Призыв Ибн Са’уда к джихаду против «Хиджаза Хашимитов» прозвучал вскоре после того, как Хусейн Аль Хашими, шариф Мекки и король Хиджаза, провозгласил себя халифом. Сделал это Хусейн 5 марта 1924 г., в Аммане, где гостил у своего сына, и буквально вслед за принятием турецким меджлисом, 3 марта 1924 г., закона о ликвидации халифата и высылке халифа, султана Абдул-Меджи-да II, из страны. Для короля Хусейна Аль Хашими этот шаг стал роковым. Посягнув на титул верховного повелителя всех мусульман, он восстановил против себя имама Йемена и вызвал раздражение у всех, без исключения, правителей шейхств Прибрежной Аравии; не говоря уже о взрыве негодования среди ваххабитов, поклявшихся «низложить самозванца».

Первым с призывом к походу на Мекку, чтобы заставить «старого седого дьявола [короля Хусейна] снять введенный им запрет на совершение паломничества ваххабитами», выступил, к слову, шейх Султан ибн Биджад, лидер ихванов из Хут-Хута, 5 июня 1924 г., на встрече Ибн Са’уда с шейхами племен в Эр-Рияде. Но был сезон хаджжа и Ибн Са’уд поход запретил.

К активным действиям против Хиджаза и стоявших за Хашимитами англичан подталкивала Ибн Са’уда Франция. Дамаск, к сведению читателя, являлся в то время единственным местом вне пределов Аравии, где имелся официальный представитель Ибн Са’уда.

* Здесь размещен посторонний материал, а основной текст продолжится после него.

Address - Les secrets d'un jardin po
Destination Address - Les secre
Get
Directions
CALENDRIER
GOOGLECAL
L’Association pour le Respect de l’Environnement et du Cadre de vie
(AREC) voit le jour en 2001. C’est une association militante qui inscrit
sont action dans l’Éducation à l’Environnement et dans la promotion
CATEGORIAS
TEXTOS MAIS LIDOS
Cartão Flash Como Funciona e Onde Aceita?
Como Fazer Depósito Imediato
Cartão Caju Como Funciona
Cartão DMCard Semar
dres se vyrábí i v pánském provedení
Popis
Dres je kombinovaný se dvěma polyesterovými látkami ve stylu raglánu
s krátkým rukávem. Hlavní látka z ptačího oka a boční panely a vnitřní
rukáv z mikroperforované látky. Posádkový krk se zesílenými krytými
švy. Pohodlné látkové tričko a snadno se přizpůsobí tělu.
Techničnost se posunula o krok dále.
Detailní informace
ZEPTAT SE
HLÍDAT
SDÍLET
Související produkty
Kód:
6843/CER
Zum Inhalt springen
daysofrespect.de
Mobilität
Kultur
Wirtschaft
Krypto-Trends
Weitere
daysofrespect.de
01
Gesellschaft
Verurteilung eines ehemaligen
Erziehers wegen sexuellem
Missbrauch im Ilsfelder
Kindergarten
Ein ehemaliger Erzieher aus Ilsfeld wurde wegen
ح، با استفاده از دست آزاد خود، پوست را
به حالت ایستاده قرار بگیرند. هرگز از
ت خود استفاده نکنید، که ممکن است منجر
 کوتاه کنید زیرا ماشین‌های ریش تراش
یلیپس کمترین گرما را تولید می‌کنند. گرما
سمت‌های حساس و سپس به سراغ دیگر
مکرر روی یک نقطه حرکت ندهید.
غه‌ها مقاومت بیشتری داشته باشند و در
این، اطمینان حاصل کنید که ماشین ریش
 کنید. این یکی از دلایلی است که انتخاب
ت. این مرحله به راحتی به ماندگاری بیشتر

«Вредила делу англичан в Хиджазе» и Италия. Сфера ее «аравийских интересов» находилась в Йемене и в Асире. Поэтому она поставляла оружие обеим сторонам хиджазсконеджского конфликта, но «благоволила», как следует из донесений М. Аксельрода, Ибн Са’уду, как «более крупному покупателю оружия» (13).

В августе 1924 г. Ибн Са’уд отдал приказ шейхам Халиду ибн Лу’аййе и Султану ибн Биджаду выдвинуться со своими 3000 воинами из Турабы и взять Та’иф. Король Хусейн к броску Ибн Са’уда на Та’иф готовился: укрепил оборонительные стены и дозорно-сторожевые башни города. Гарнизон Та’ифа был по численности большим, чем выступившее на него войско Ибн Са’уда, да и лучше вооруженным. Командовал им принц ‘Али, старший сын короля Хусейна. Но когда недждийцы подошли к стенам Та’ифа (1 сентября 1924 г.), то дозорно-охранный пост на одной из сторожевых башен сложил оружие и сдался. Видя неменуемость поражения и стремясь спасти гарнизон от поголовного истребления, ‘Али со своими воинами покинул Та’иф (под покровом ночи, 4 сентября). Сразу же об этом стало известно горожанам, и они отправили на переговоры с шейхами Ибн Лу’аййей и Ибн Биджадом, как рассказывают историки, депутацию горожан, дабы обсудить условия сдачи города. Хронисты же Та’ифа уверждают, что ворота города практически сразу же вслед за уходом из него военного гарнизона короля Хусейна открыли та’ифцы из числа симпатизировавших Ибн Са’уду горожан.

Как бы то ни было, но 5 сентября войско Ибн Са’уда овладело Та’ифом, одним из городов Хиджаза, которые ваххабиты считали «рассадниками» морального разложения, и устроили там массовое побоище и тотальный грабеж. Судьи (кадии) города и старейшины знатных семейно-родовых кланов укрылись в мечети, но ваххабиты-ихваны вломились в нее, выволокли их оттуда и порубили мечами на части. Дома горожан, лавки и склады на рынке опустошили. В течение нескольких часов, как повествуют хроники города, было убито не менее 300 человек. Побоище, учиненное ваххабитами в Та’ифе, король Хусейн попытался использовать в целях сплочения населения Хиджаза для противодействия вторжению Ибн Са’уда в земли королевства. Появилось «Обращение жителей Мекки к Лиге Наций по вопросу о жестокостях ваххабитов» (поступило оно из Мекки и в Наркоминдел СССР). В нем говорилось: «Мы, жители г. Мекка, собравшись, перед Каабой [Ка’абой], с двадцатью тысячами наших единоверцев, – индусов, суданцев, персов, алжирцев, мусульманских русских подданных, – объявляем цивилизованному миру, что ваххабиты захватили г. Таиф [Та’иф] после храброй его защиты армией Гашимитов [Хашимитов].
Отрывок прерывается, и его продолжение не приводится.